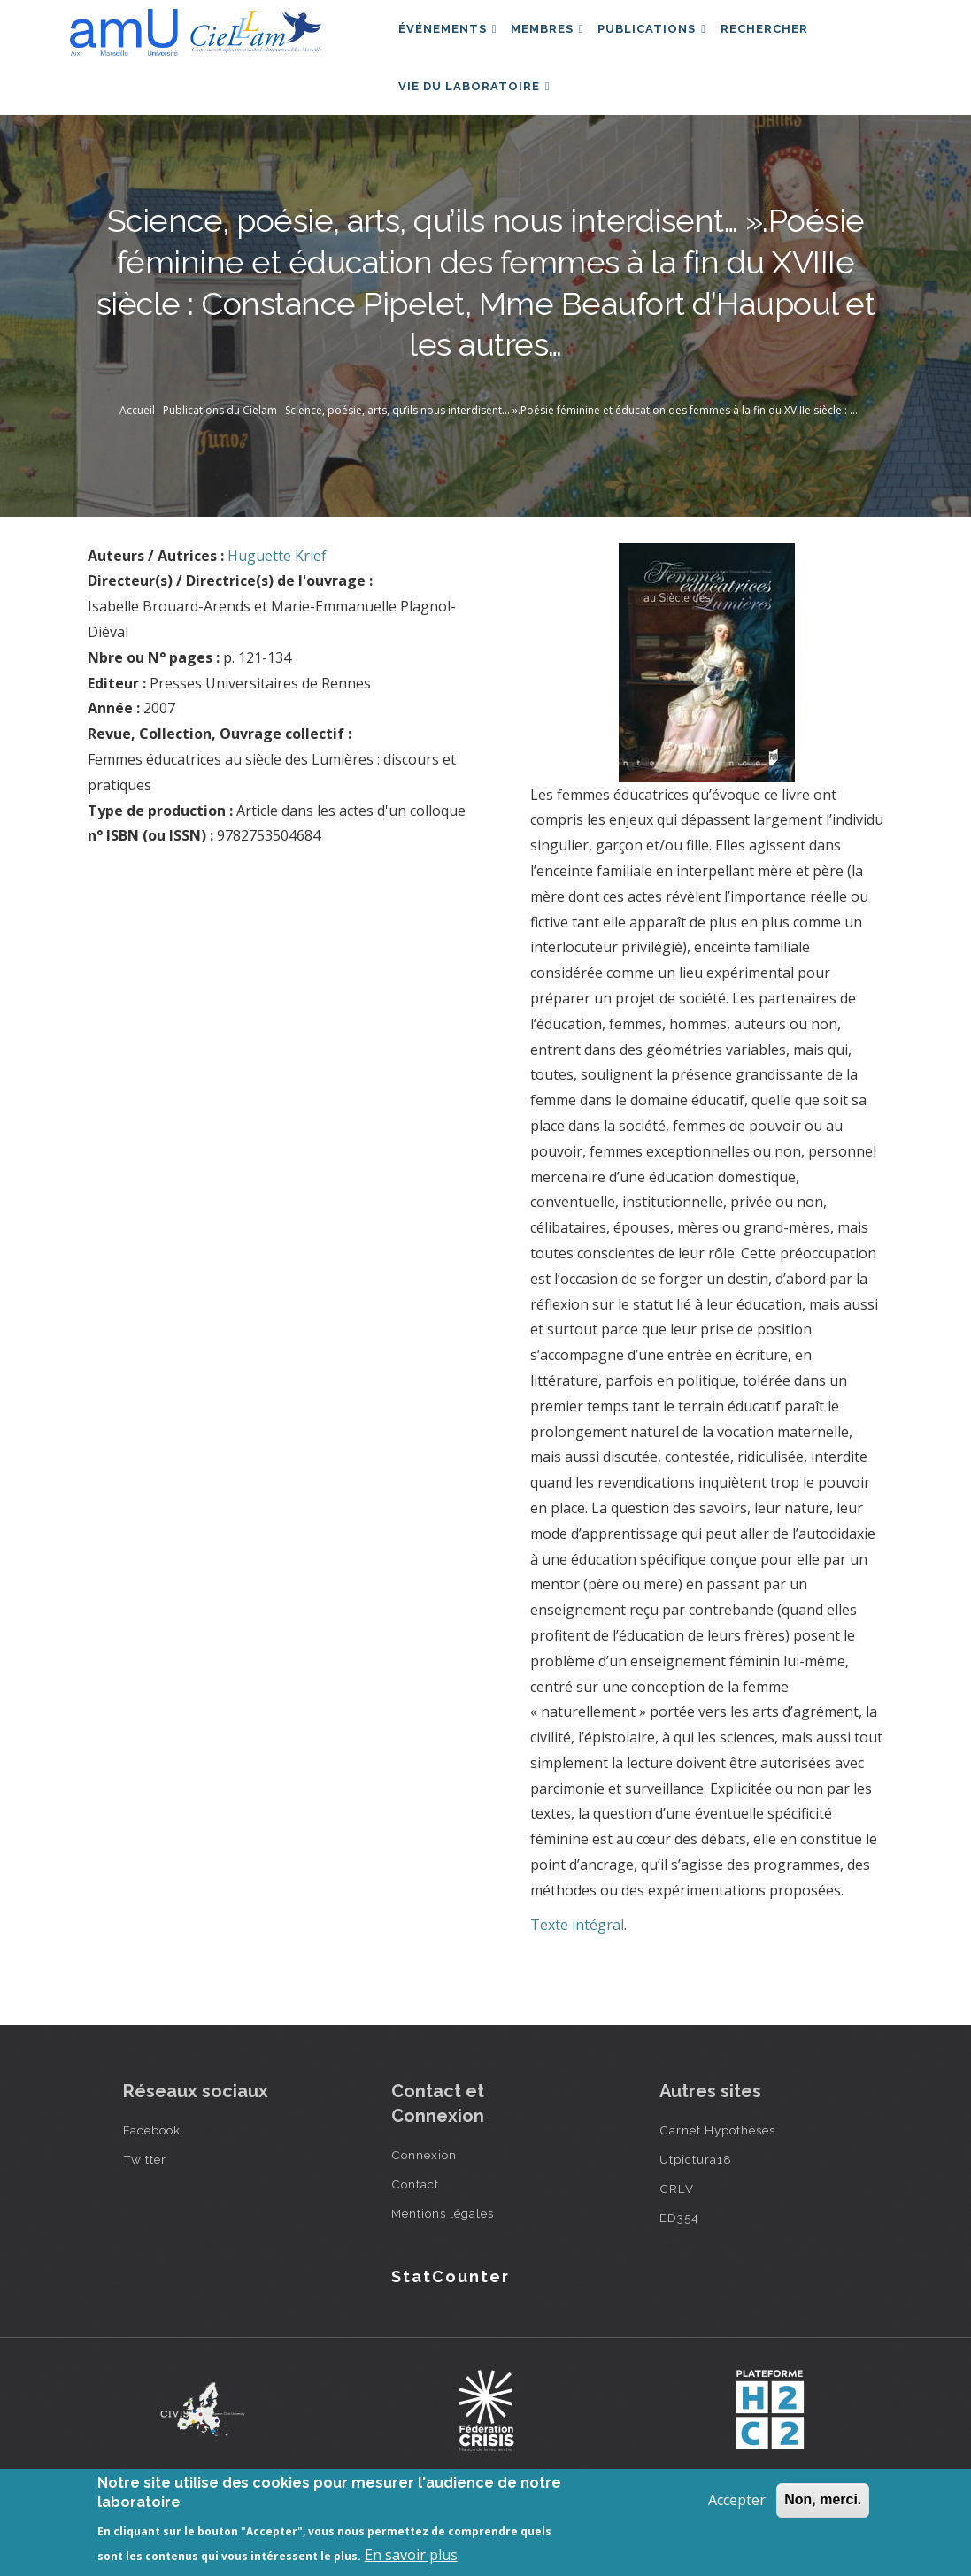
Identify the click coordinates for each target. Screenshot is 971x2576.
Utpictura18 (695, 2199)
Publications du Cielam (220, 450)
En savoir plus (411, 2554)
...
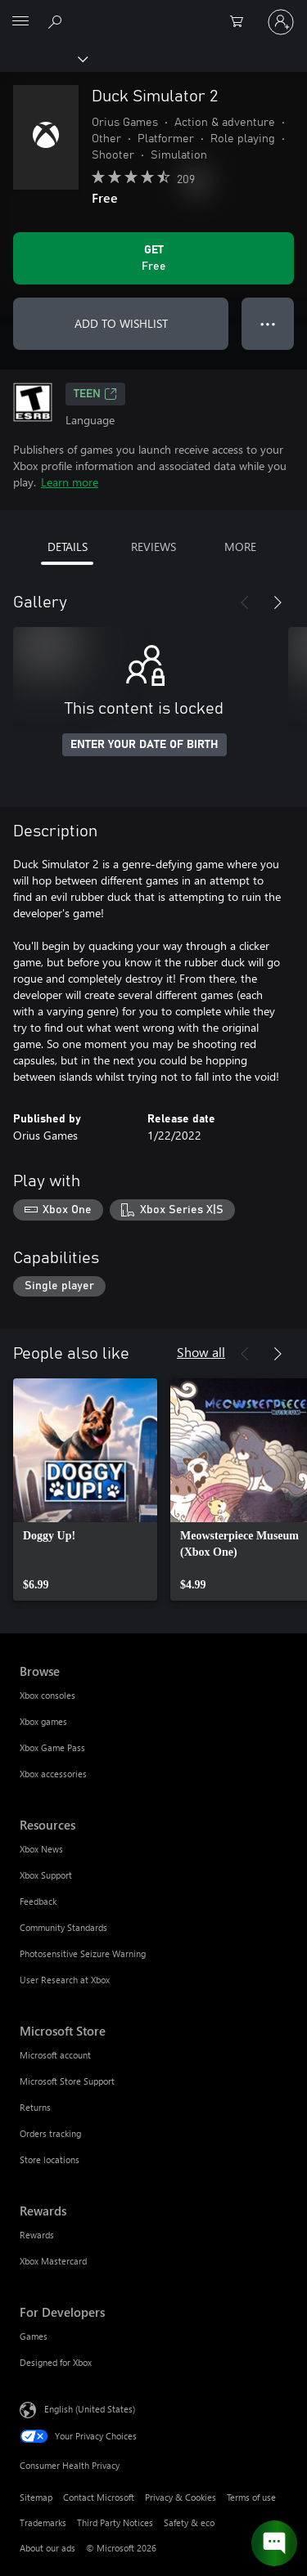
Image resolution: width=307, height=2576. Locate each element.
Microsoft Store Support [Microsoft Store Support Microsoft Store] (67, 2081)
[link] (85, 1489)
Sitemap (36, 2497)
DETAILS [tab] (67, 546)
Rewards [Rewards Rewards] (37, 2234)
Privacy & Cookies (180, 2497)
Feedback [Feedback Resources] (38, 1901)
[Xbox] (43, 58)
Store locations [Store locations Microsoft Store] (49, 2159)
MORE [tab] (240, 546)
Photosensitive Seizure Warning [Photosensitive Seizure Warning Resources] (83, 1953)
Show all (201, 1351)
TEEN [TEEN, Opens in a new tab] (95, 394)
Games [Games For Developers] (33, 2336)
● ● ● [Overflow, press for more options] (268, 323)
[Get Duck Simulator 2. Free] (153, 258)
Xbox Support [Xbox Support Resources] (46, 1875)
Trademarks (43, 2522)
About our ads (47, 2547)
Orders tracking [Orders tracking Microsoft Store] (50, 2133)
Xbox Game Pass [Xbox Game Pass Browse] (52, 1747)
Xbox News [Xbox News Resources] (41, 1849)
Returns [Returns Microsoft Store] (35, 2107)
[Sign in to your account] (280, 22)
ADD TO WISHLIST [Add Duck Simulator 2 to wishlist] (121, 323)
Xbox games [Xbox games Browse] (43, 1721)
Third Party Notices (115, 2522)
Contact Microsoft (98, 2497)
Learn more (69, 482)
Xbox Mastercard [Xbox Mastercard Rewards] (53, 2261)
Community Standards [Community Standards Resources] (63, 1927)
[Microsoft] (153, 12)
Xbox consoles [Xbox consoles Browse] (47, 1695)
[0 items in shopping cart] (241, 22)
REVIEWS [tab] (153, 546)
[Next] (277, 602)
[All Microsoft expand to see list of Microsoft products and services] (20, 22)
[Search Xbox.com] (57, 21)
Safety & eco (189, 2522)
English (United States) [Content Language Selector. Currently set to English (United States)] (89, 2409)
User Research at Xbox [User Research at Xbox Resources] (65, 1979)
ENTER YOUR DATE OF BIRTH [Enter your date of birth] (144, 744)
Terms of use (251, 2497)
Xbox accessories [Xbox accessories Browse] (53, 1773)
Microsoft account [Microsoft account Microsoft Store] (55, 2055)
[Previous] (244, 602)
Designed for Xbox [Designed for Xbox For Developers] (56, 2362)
--
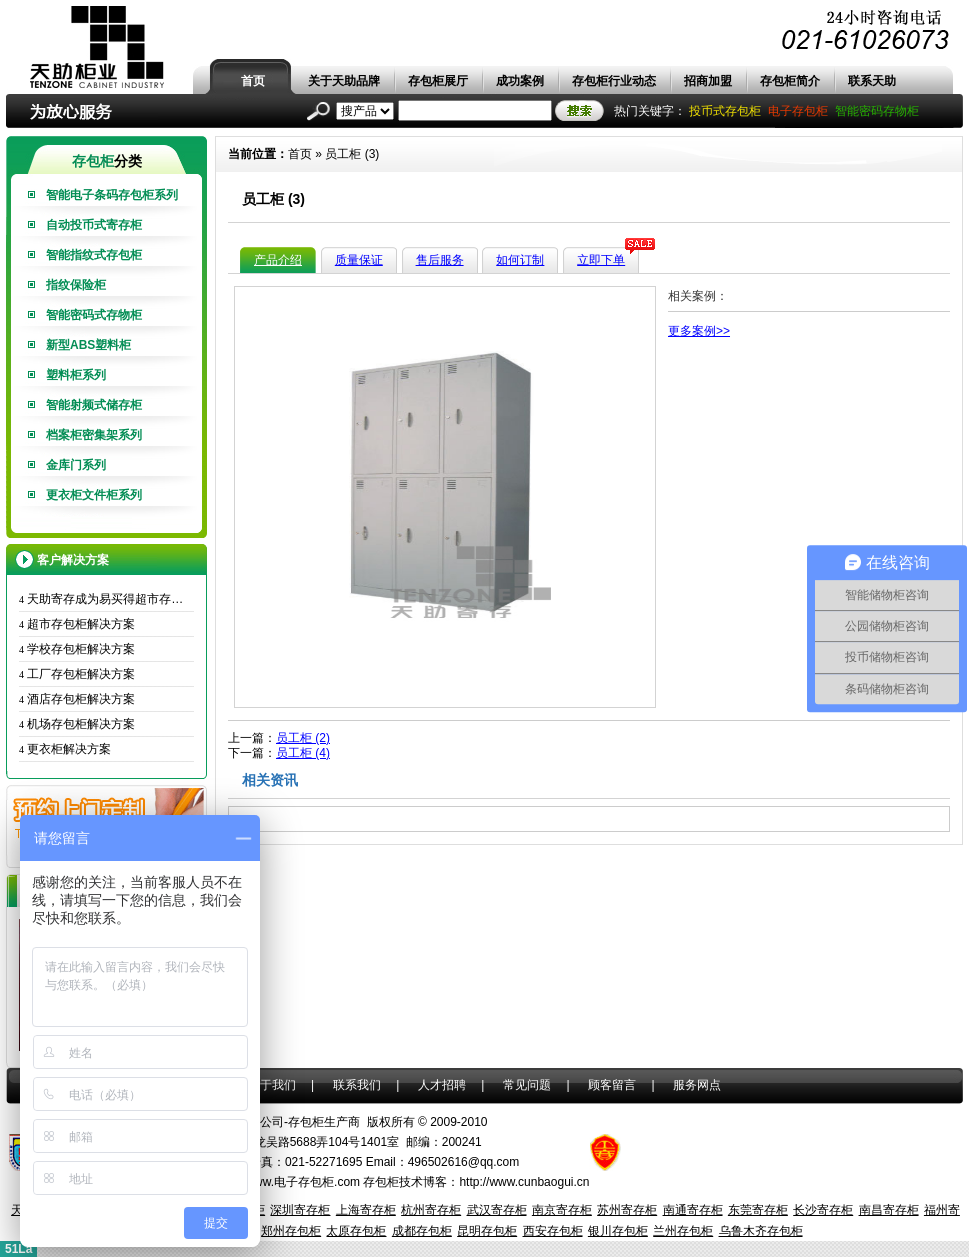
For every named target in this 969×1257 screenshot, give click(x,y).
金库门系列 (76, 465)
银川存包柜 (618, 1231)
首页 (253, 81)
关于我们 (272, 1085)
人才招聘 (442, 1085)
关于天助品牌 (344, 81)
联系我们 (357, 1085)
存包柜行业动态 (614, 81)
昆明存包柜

**PROBLEM DESCRIPTION**
Working from the material above, restate word for word the lines between the line with "Microsoft Store Support [Microsoft" and the line with "Designed for Xbox [Designed", both included, and only those.

**RESPONSE BOX**
Microsoft Store Support [Microsoft Store Support Microsoft Store] (67, 2081)
[link] (85, 1489)
Sitemap (36, 2497)
DETAILS [tab] (67, 546)
Rewards [Rewards Rewards] (37, 2234)
Privacy & Cookies (180, 2497)
Feedback [Feedback Resources] (38, 1901)
[Xbox] (43, 58)
Store locations [Store locations Microsoft Store] (49, 2159)
MORE [tab] (240, 546)
Photosensitive Seizure Warning [Photosensitive Seizure Warning Resources] (83, 1953)
Show all (201, 1351)
TEEN [TEEN, Opens in a new tab] (95, 394)
Games [Games For Developers] (33, 2336)
● ● ● [Overflow, press for more options] (268, 323)
[Get Duck Simulator 2. Free] (153, 258)
Xbox Support [Xbox Support Resources] (46, 1875)
Trademarks (43, 2522)
About our ads (47, 2547)
Orders tracking [Orders tracking Microsoft Store] (50, 2133)
Xbox Game Pass [Xbox Game Pass Browse] (52, 1747)
Xbox News [Xbox News Resources] (41, 1849)
Returns [Returns Microsoft Store] (35, 2107)
[Sign in to your account] (280, 22)
ADD TO WISHLIST [Add Duck Simulator 2 to wishlist] (121, 323)
Xbox games [Xbox games Browse] (43, 1721)
Third Party Notices (115, 2522)
Contact Microsoft (98, 2497)
Learn more (69, 482)
Xbox Mastercard [Xbox Mastercard Rewards] (53, 2261)
Community Standards [Community Standards Resources] (63, 1927)
[Microsoft] (153, 12)
Xbox consoles [Xbox consoles Browse] (47, 1695)
[0 items in shopping cart] (241, 22)
REVIEWS [tab] (153, 546)
[Next] (277, 602)
[All Microsoft expand to see list of Microsoft products and services] (20, 22)
[Search Xbox.com] (57, 21)
Safety & eco (189, 2522)
English (United States) [Content Language Selector. Currently set to English (United States)] (89, 2409)
User Research at Xbox [User Research at Xbox Resources] (65, 1979)
ENTER YOUR DATE OF BIRTH [Enter your date of birth] (144, 744)
Terms of use (251, 2497)
Xbox accessories [Xbox accessories Browse] (53, 1773)
Microsoft account [Microsoft account Microsoft Store] (55, 2055)
[Previous] (244, 602)
Designed for Xbox [Designed for Xbox For Developers] (56, 2362)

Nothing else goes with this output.